1. Si le parlement britannique donne son feu vert, au cours de la semaine qui vient, à l’accord de sortie déjà négocié, le Conseil européen octroie au Royaume-Uni un délai jusqu’au 22 mai, date qui correspond délibérément à la veille des élections européennes prévues du 23 au 26 mai.

2. Dans le cas contraire, le Conseil européen accorde à Londres un report au 12 avril de la date butoir du Brexit et attend du Royaume-Uni qu’il dévoile une stratégie claire pour la suite. Le 12 avril a également été choisi de manière à éventuellement permettre la préparation de la participation des citoyens britanniques aux élections européennes.

Angela Merkel : assurer la prospérité de l’Europe par la recherche et l’innovation

À l’issue du sommet, la chancelière a déclaré : « Nous verrons à présent ce que décide le parlement britannique », ajoutant qu’« un Brexit dur le 29 mars a, à tout le moins, été évité ». Toutefois, les délais sont courts et le Royaume-Uni doit indiquer clairement « la voie qu’il entend suivre ».

« Nous sommes préparés à tous les scénarios », a souligné la chancelière fédérale Angela Merkel après la réunion de jeudi soir. « Nous continuons à souhaiter une sortie ordonnée du Royaume-Uni de l’Union européenne, mais nous devons également nous préparer à d’autres possibilités afin qu’elles soient acceptables pour les citoyens européens », a-t-elle précisé.

Relations avec la Chine : l’idée de base de la réciprocité

Les dirigeants ont également abordé le thème des relations de l’UE avec la Chine, en préparation du sommet UE-Chine qui se tiendra le 9 avril 2019.

L’objectif global est de maintenir « de bonnes et intensives relations commerciales avec la Chine », a souligné la chancelière, ajoutant que l’UE et la Chine étaient des partenaires et des concurrents avec des systèmes politiques très différents. L’UE souhaite entretenir avec la Chine une relation « fondée sur la réciprocité » : cette idée de base importante a fait consensus lors de la discussion, a rapporté Mme Merkel.

L’essentiel ici est de créer l’égalité d’accès au marché. Les investissements des entreprises chinoises en Europe et les investissements des entreprises européennes en Chine devraient être soumis aux mêmes conditions.

Auparavant, la Commission européenne et la haute représentante de l’Union pour les affaires étrangères et la politique de sécurité avaient examiné les relations entre l’UE et la Chine et présenté dix mesures concrètes. Le Conseil européen a pris connaissance de ce document et l’a approuvé.

Renforcer l’industrie européenne

À l’initiative de l’Allemagne et de la France, le Conseil européen a discuté de la politique industrielle européenne.
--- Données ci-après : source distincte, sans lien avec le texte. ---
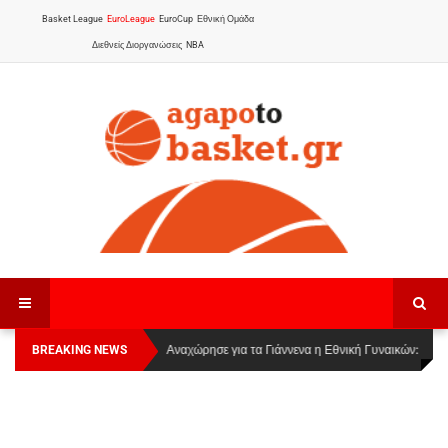
Basket League
EuroLeague
EuroCup
Εθνική Ομάδα
Διεθνείς Διοργανώσεις
NBA
BREAKING NEWS
Οι Πάνθηρες Καβάλας στην Women Basketball
Αναχώρησε για τα Γιάννενα η Εθνική Γυναικών
:
League 1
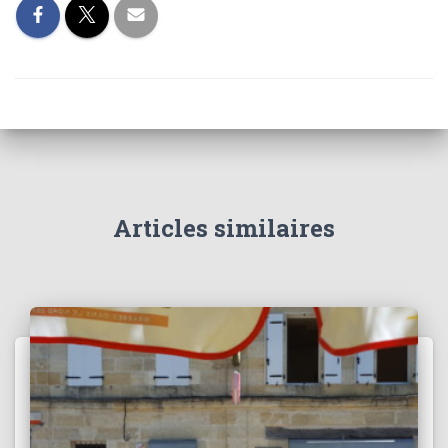
Articles similaires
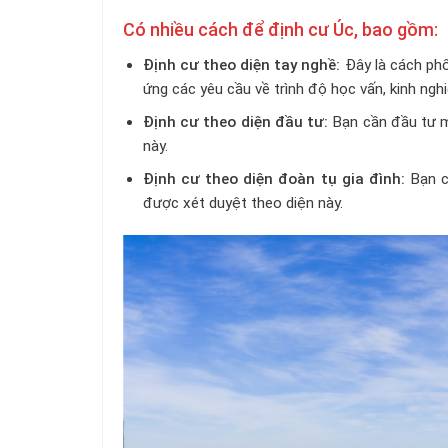
Có nhiều cách để định cư Úc, bao gồm:
Định cư theo diện tay nghề:
Đây là cách phổ
ứng các yêu cầu về trình độ học vấn, kinh ngh
Định cư theo diện đầu tư:
Bạn cần đầu tư mộ
này.
Định cư theo diện đoàn tụ gia đình:
Bạn c
được xét duyệt theo diện này.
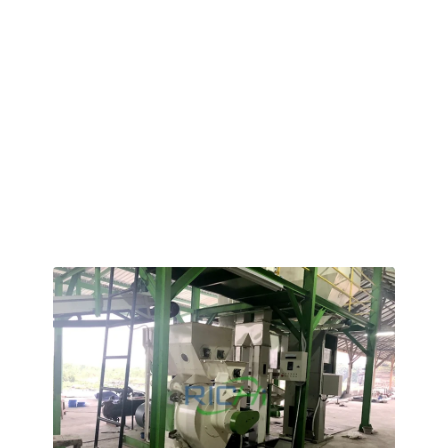
üretim atıklarını, ayrışmış koyun ve sığır gübresiyle
karıştırarak hammadde olarak kullanıyor ve bu karışımdan
4–6 mm çapında organik gübre granülleri üretiyor; bu
gübreler, yakındaki organik sebze çiftliklerine ve bağlara
tedarik ediliyor.
Üretim hattı, organik gübre için özel olarak tasarlanmış,
korozyona dayanıklı bir organik gübre granülatörünü
merkezine almaktadır ve ön işleme, fermantasyon,
kurutma, soğutma, eleme ve paketleme işlemleri için
eksiksiz bir yardımcı makine grubuyla donatılmıştır.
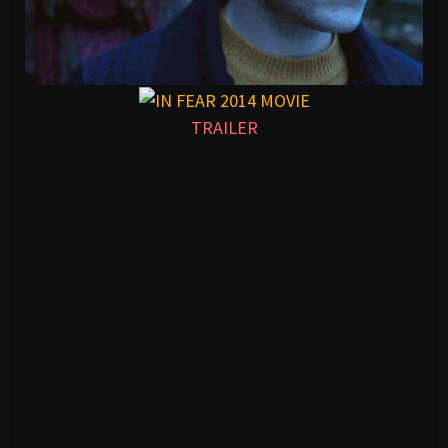
TRAILER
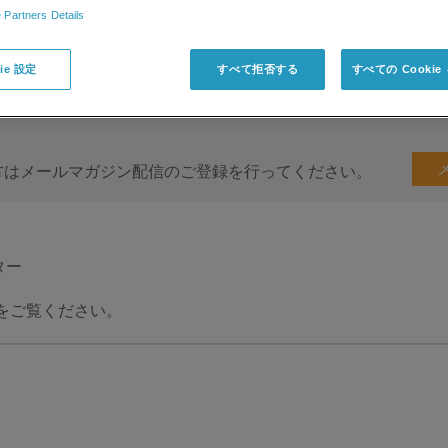
 Partners Details
会
ie 設定
すべて拒否する
すべての Cooki
方はメールマガジン配信のご登録を行ってください。
ター
をご覧ください。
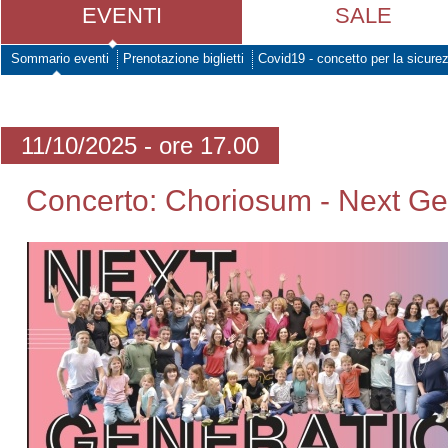
EVENTI
SALE
Sommario eventi
Prenotazione biglietti
Covid19 - concetto per la sicure
11/10/2025 - ore 17.00
Concerto: Choriosum - Next Ge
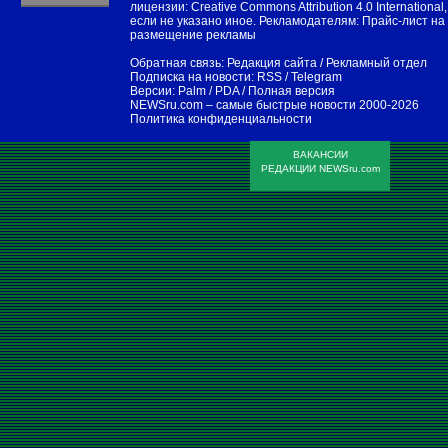
лицензии:
Creative Commons Attribution 4.0 International
,
если не указано иное. Рекламодателям:
Прайс-лист на
размещение рекламы
Обратная связь:
Редакция сайта
/
Рекламный отдел
Подписка на новости:
RSS
/
Telegram
Версии:
Palm / PDA
/
Полная версия
NEWSru.com – самые быстрые новости
2000-2026
Политика конфиденциальности
ВАКАНСИИ
РЕДАКЦИИ NEWSru.com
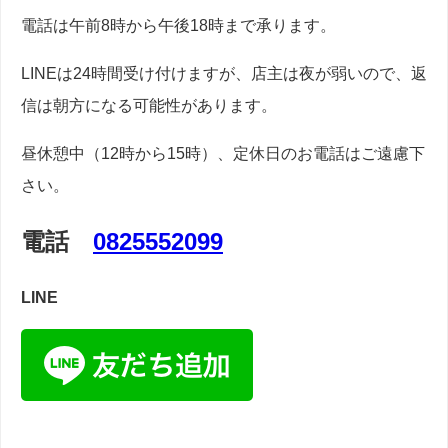
電話は午前8時から午後18時まで承ります。
LINEは24時間受け付けますが、店主は夜が弱いので、返
信は朝方になる可能性があります。
昼休憩中（12時から15時）、定休日のお電話はご遠慮下
さい。
電話
0825552099
LINE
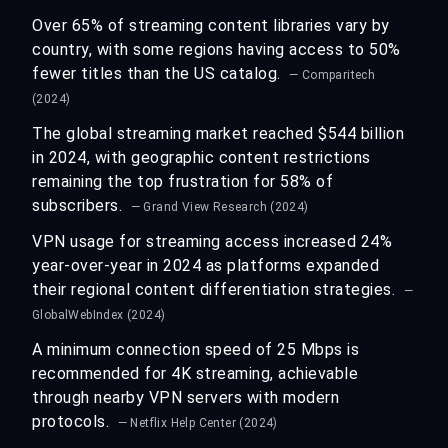
Over 65% of streaming content libraries vary by
country, with some regions having access to 50%
fewer titles than the US catalog.
— Comparitech
(2024)
The global streaming market reached $544 billion
in 2024, with geographic content restrictions
remaining the top frustration for 58% of
subscribers.
— Grand View Research (2024)
VPN usage for streaming access increased 24%
year-over-year in 2024 as platforms expanded
their regional content differentiation strategies.
—
GlobalWebIndex (2024)
A minimum connection speed of 25 Mbps is
recommended for 4K streaming, achievable
through nearby VPN servers with modern
protocols.
— Netflix Help Center (2024)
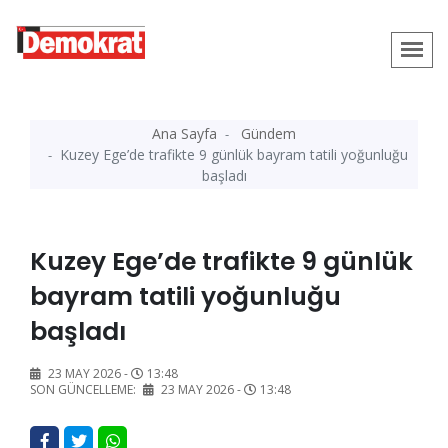
Ana Sayfa
Gündem
Kuzey Ege’de trafikte 9 günlük bayram tatili yoğunluğu
başladı
Kuzey Ege’de trafikte 9 günlük
bayram tatili yoğunluğu
başladı
23 MAY 2026 -
13:48
SON GÜNCELLEME:
23 MAY 2026 -
13:48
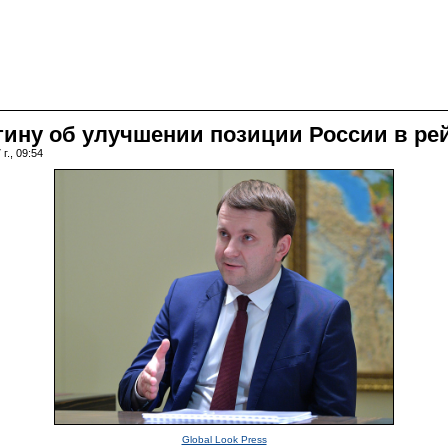
ну об улучшении позиции России в рей
г., 09:54
Global Look Press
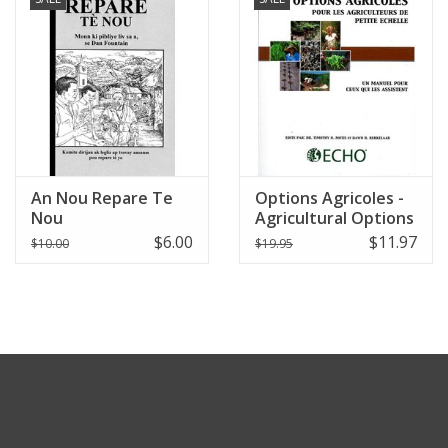
An Nou Repare Te
Options Agricoles -
Nou
Agricultural Options
- French
$6.00
$11.97
$10.00
$19.95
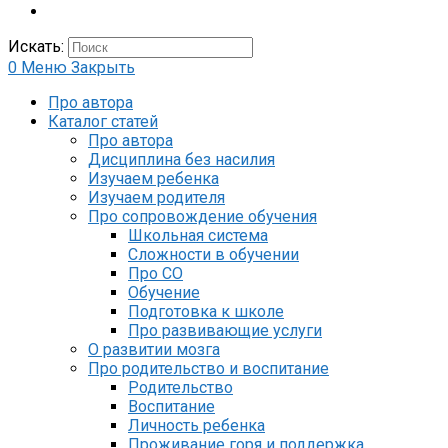
Искать:
0
Меню
Закрыть
Про автора
Каталог статей
Про автора
Дисциплина без насилия
Изучаем ребенка
Изучаем родителя
Про сопровождение обучения
Школьная система
Сложности в обучении
Про СО
Обучение
Подготовка к школе
Про развивающие услуги
О развитии мозга
Про родительство и воспитание
Родительство
Воспитание
Личность ребенка
Проживание горя и поддержка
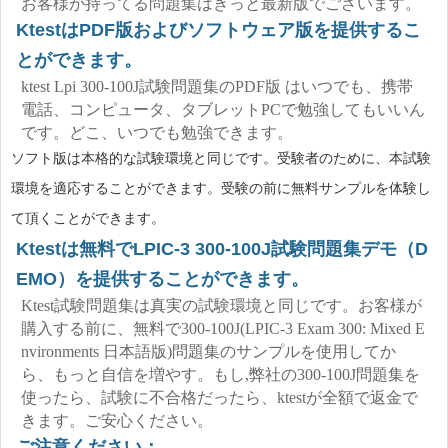
お客様が持ってる問題集はきっと最新版でございます。
KtestはPDF版およびソフトウェア版を提供するこ
とができます。
ktest Lpi 300-100J試験問題集のPDF版 はいつでも、携帯
電話、コンピュータ、タブレットPCで勉強してもいいん
です。どこ、いつでも勉強できます。
ソフト版は本格的な試験環境と同じです。受験者のために、本試験
環境を適応することができます。受験の前に無料サンプルを体験し
て頂くことができます。
Ktestは無料でLPIC-3 300-100J試験問題集デモ（D
EMO）を提供することができます。
Ktest試験問題集は真実の試験環境と同じです。お客様が
購入する前に、無料で300-100J(LPIC-3 Exam 300: Mixed E
nvironments 日本語版)問題集のサンプルを使用してか
ら、もっと自信を増やす。もし,弊社の300-100J問題集を
使ったら、試験に不合格だったら、ktestが全額で返金で
きます。ご安心ください。
ご注意ください：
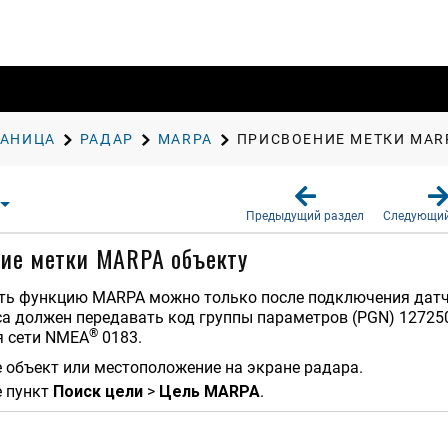
РАНИЦА
РАДАР
MARPA
ПРИСВОЕНИЕ МЕТКИ MAR
Предыдущий раздел
Следующий
ие метки MARPA объекту
ть функцию MARPA можно только после подключения датчик
а должен передавать код группы параметров (PGN) 12725
®
я сети NMEA
0183.
 объект или местоположение на экране радара.
е пункт
Поиск цели
>
Цель MARPA
.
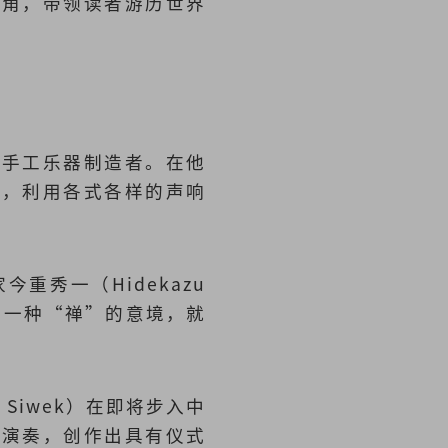
视角，带领读者游历世界
名手工乐器制造者。在他
音，利用各式各样的声响
秀一（Hidekazu
造出一种“禅”的意境，就
Siwek）在即将步入中
配演奏，创作出具有仪式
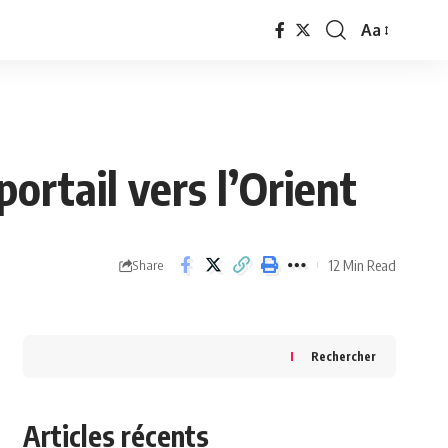
Aa
Font
Resizer
ortail vers l’Orient
12 Min Read
Share
Rechercher
Articles récents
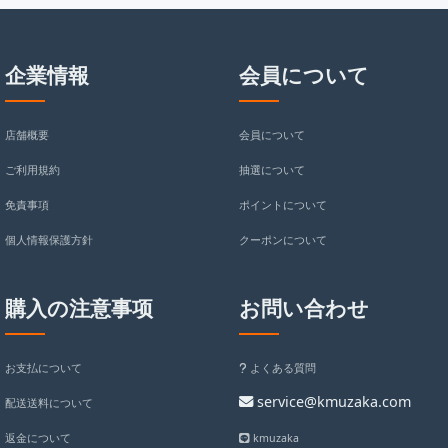
企業情報
会員について
店舗概要
会員について
ご利用規約
抽選について
免責事項
ポイントについて
個人情報保護方針
クーポンについて
購入の注意事项
お問い合わせ
お支払について
よくある質問
service@kmuzaka.com
配送送料について
返金について
kmuzaka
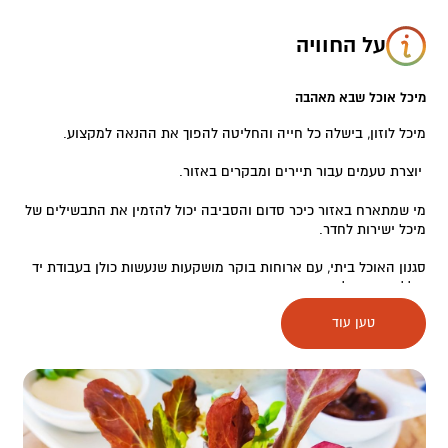
על החוויה
מיכל אוכל שבא מאהבה
מיכל לוזון, בישלה כל חייה והחליטה להפוך את ההנאה למקצוע.
יוצרת טעמים עבור תיירים ומבקרים באזור.
מי שמתארח באזור כיכר סדום והסביבה יכול להזמין את התבשילים של
מיכל ישירות לחדר.
סגנון האוכל ביתי, עם ארוחות בוקר מושקעות שנעשות כולן בעבודת יד
כולל אפיית הלחם.
טען עוד
מאכלים מיוחדים שמאפיינים את המדבר כגון מטפונה (בתוך האדמה) –
תבשיל עוף עם ירקות שורש המתבשל שעות בתוך תנור מיוחד באדמה
תחת גחלים, פויקה ועוד.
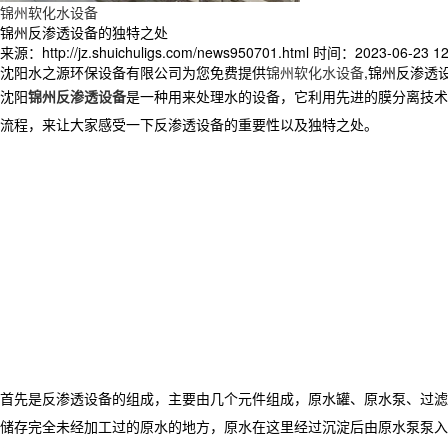
锦州软化水设备
锦州反渗透设备的独特之处
来源：http://jz.shuichuligs.com/news950701.html
时间：2023-06-23 12
沈阳水之源环保设备有限公司为您免费提供
锦州软化水设备
,锦州反渗透
沈阳
锦州反渗透设备
是一种用来处理水的设备，它利用先进的膜分离技术
流程，来让大家感受一下反渗透设备的重要性以及独特之处。
首先是反渗透设备的组成，主要由几个元件组成，原水罐、原水泵、过滤
储存完全未经加工过的原水的地方，原水在这里经过沉淀后由原水泵泵入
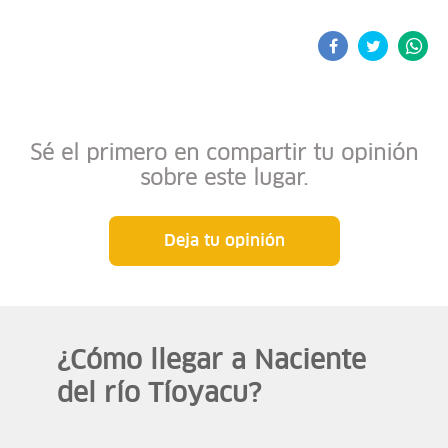
Sé el primero en compartir tu opinión
sobre este lugar.
Deja tu opinión
¿Cómo llegar a Naciente
del río Tíoyacu?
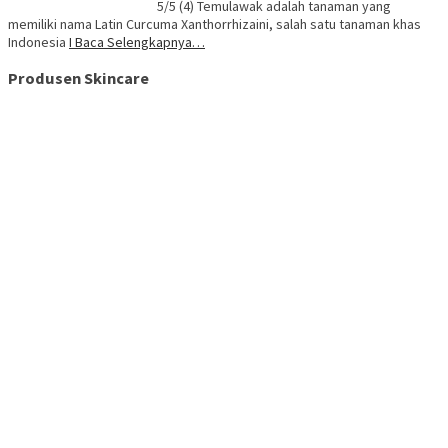
5/5 (4) Temulawak adalah tanaman yang
memiliki nama Latin Curcuma Xanthorrhizaini, salah satu tanaman khas
Indonesia
I Baca Selengkapnya…
Produsen Skincare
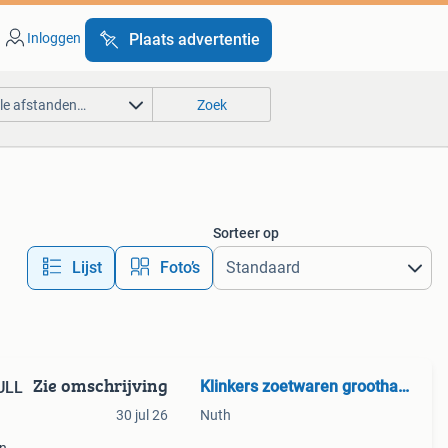
Inloggen
Plaats advertentie
lle afstanden…
Zoek
Sorteer op
Lijst
Foto’s
Zie omschrijving
Klinkers zoetwaren groothandel
ULL
30 jul 26
Nuth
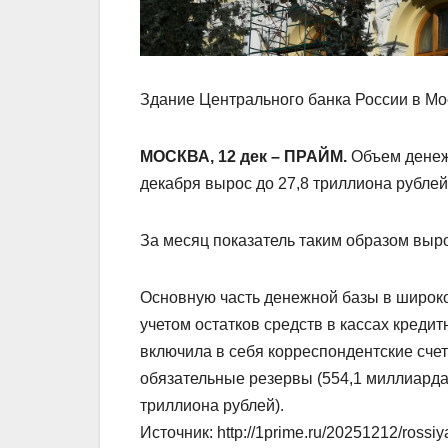
Здание Центрального банка России в Мо
МОСКВА, 12 дек – ПРАЙМ.
Объем денеж
декабря вырос до 27,8 триллиона рублей
За месяц показатель таким образом выро
Основную часть денежной базы в широк
учетом остатков средств в кассах кредит
включила в себя корреспондентские счет
обязательные резервы (554,1 миллиарда)
триллиона рублей).
Источник: http://1prime.ru/20251212/rossi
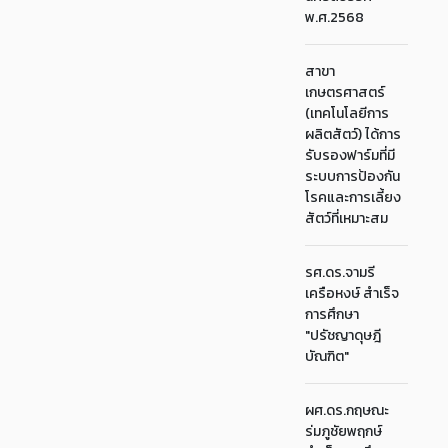
พ.ศ.2568
สาขา
เกษตรศาสตร์
(เทคโนโลยีการ
ผลิตสัตว์) ได้การ
รับรองฟาร์มที่มี
ระบบการป้องกัน
โรคและการเลี้ยง
สัตว์ที่เหมาะสม
รศ.ดร.จามรี
เครือหงษ์ สำเร็จ
การศึกษา
"ปรัชญาดุษฎี
บัณฑิต"
ผศ.ดร.กฤษณะ
ร่มภูชัยพฤกษ์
La Commission européenne a été chargée de proposer une stratégie industrielle assortie de mesures concrètes d’ici la fin de 2019.

Pour ce faire, elle devra notamment se pencher sur des questions commerciales et réfléchir à la manière de gérer les bouleversements technologiques et de mieux ancrer dans l’UE de nouveaux modèles commerciaux fondés sur les données. La stratégie industrielle devra également porter sur la protection du climat et la réduction des émissions de CO2.

L’industrie est une clé de la prospérité et de la sécurité de l’emploi dans tous les États membres de l’UE, y compris et particulièrement en Allemagne. Les industries tournées vers l’avenir telles que l’électromobilité et l’intelligence artificielle ont une importance particulière. L’UE développe des stratégies communes afin de renforcer l’industrie européenne face à la concurrence mondiale.

En savoir plus sur la politique industrielle européenne et les activités de l’UE en matière de politique industrielle à ce jour.

Autres dossiers

•             Dans le dossier du changement climatique, les chefs d’État et de gouvernement ont discuté de la stratégie à long terme de l’UE, que celle-ci doit présenter début 2020 conformément à l’Accord de Paris.

•             Les dirigeants européens ont également abordé la lutte contre la désinformation, qui est particulièrement importante dans la perspective des élections européennes.